Exercise instructions: Please repeat, exactly and without pictures, the lines of the entries below that run from the one containing "BMW 5 series (G31) Touring" through the one containing "industrial fluids is".

Records to process:
<<<<

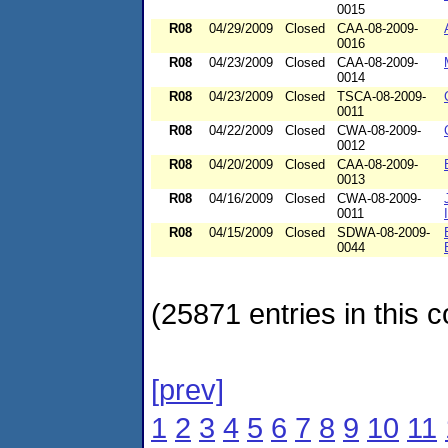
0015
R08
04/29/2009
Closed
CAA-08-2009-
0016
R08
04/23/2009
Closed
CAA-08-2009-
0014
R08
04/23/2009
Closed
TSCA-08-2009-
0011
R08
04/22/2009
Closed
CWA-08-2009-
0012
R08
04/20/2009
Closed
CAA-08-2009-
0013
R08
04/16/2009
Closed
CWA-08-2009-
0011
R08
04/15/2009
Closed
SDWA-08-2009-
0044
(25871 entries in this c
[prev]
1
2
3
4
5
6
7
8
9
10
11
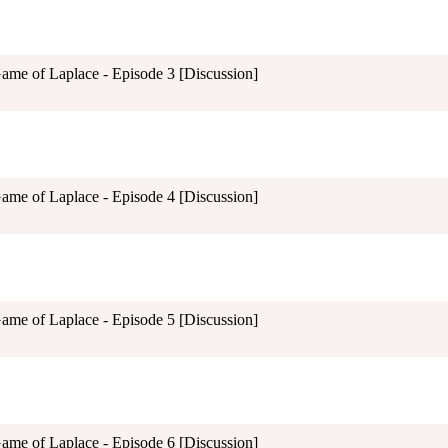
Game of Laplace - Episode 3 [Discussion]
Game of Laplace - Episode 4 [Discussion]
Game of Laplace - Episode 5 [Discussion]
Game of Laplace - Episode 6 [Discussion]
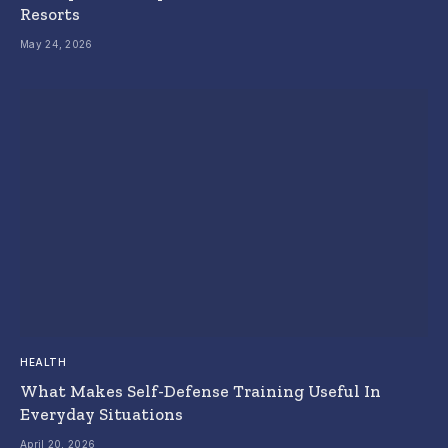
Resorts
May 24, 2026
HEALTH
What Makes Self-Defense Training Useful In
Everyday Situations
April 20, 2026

>>>>
<<<<

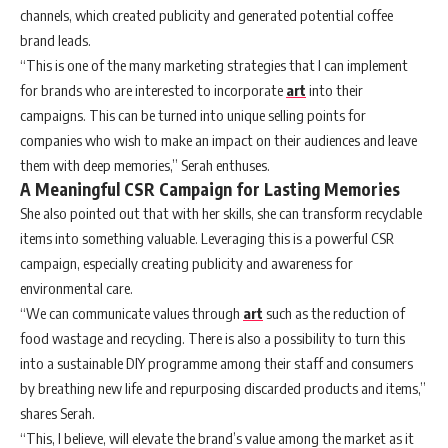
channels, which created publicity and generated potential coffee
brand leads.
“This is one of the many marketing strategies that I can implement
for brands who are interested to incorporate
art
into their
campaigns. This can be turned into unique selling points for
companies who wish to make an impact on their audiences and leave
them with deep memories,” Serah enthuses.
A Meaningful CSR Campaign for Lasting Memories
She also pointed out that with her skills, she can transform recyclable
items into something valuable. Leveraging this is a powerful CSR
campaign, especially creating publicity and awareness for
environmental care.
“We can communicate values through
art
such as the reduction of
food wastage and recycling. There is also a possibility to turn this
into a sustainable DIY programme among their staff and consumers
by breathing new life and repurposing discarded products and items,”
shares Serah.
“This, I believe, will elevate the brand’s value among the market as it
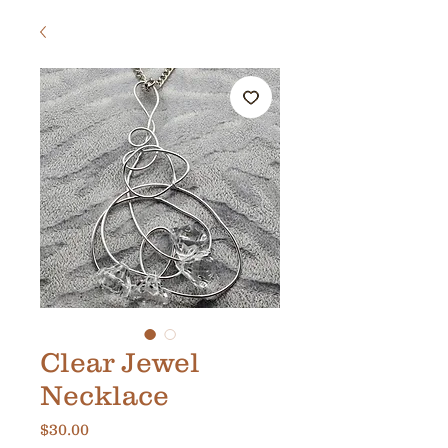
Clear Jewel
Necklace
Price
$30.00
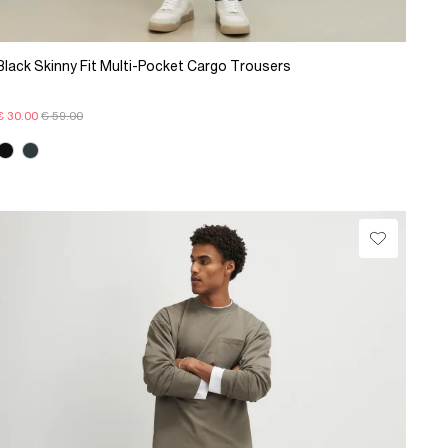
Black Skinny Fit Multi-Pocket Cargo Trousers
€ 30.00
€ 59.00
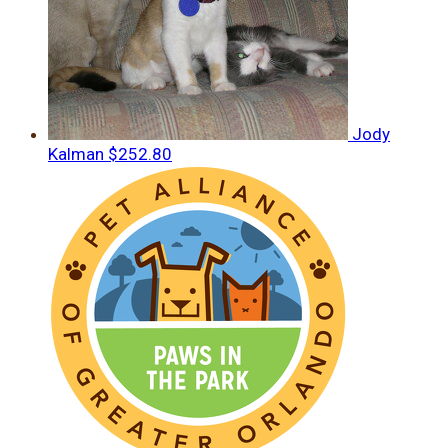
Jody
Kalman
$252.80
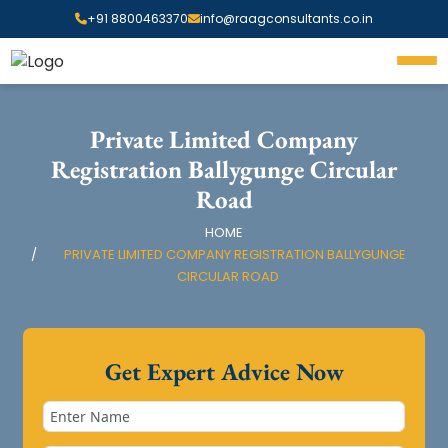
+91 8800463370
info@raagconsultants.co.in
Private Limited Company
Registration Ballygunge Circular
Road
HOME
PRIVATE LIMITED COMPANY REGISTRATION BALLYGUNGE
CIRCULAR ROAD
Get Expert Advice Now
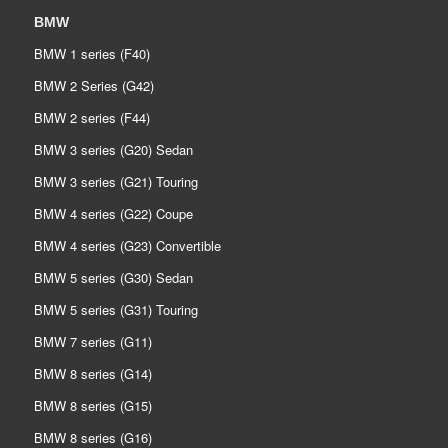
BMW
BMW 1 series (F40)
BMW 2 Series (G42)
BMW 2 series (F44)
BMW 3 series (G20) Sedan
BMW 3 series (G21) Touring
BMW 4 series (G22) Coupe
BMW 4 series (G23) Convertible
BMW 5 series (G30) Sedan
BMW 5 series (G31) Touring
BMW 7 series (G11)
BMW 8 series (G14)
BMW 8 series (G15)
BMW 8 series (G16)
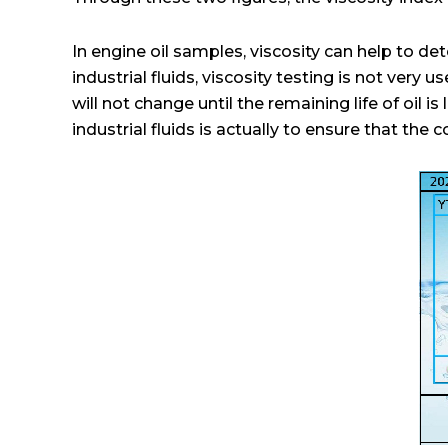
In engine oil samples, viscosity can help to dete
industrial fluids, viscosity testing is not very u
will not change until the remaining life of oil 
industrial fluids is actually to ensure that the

>>>>

Response to this exercise:
BMW 5 series (G31) Touring
BMW 7 series (G11)
BMW 8 series (G14)
BMW 8 series (G15)
BMW 8 series (G16)
In engine oil samples, viscosity can help to dete
industrial fluids, viscosity testing is not very u
will not change until the remaining life of oil 
industrial fluids is actually to ensure that the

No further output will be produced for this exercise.